“Mereka bukan Muslim,” katanya, beringsut di kursi, menatap lantai.
Hussein anak yang bingung, lelah dan bertelanjang kaki. Tak lama kemudian si komandan polisi, jenderal Kurdi, mengantar saya ke taman kecil. Di sana tangkapan lain dari penggerebekan malam itu berlutut. Mata mereka ditutup, tangan diborgol.
“Bagaimana nasib mereka?” tanya saya kepada jenderal.
“Dimasukkan ke penjara,” katanya samar. “Setelah itu, bukan keputusan saya.”
Ada desas-desus, yang gigih, bahwa orang Kurdi dan Arab sering menghukum mati tawanan ISIS mereka. Saya menanyakan hal itu kepada juru bahasa saya.

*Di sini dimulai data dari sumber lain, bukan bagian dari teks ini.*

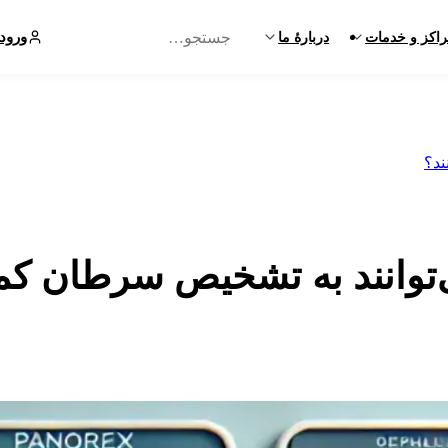
ورود
اکز و خدمات
دربارهٔ ما
ند؟
‌توانند به تشخیص سرطان کم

“Bagaimana nasib anak itu nanti?”
“Dia akan dihukum mati, tentu saja.”
“Dari mana Anda tahu?”
“Mengapa Anda peduli, Bung? Dia ISIS.”
Sebenarnya, saya memikirkan ibu Hussein, yang bertanya-tanya apakah dia akan bertemu kembali dengan anaknya.
selama beberapa minggu, saya berusaha untuk mengikuti jejak Hussein. Saya bertanya kepada polisi, komandan peshmerga, politikus, pengacara, bahkan perdana menteri Kurdistan. Tidak ada yang dapat—atau bersedia—memberikan petunjuk.
Untuk beberapa lama, saya terobsesi dengan kasus Hussein. Kisah Hussein memuat semua masalah yang dihadapi Kurdistan, Irak, Timur Tengah. Persoalan membangun dan menjadi bangsa yang selayaknya, memperoleh dukungan tetangga, dan menjaga agar orang-orang mereka sendiri siapa pun itu, tidak tergelincir, berbalik, dan melawan sesama mereka.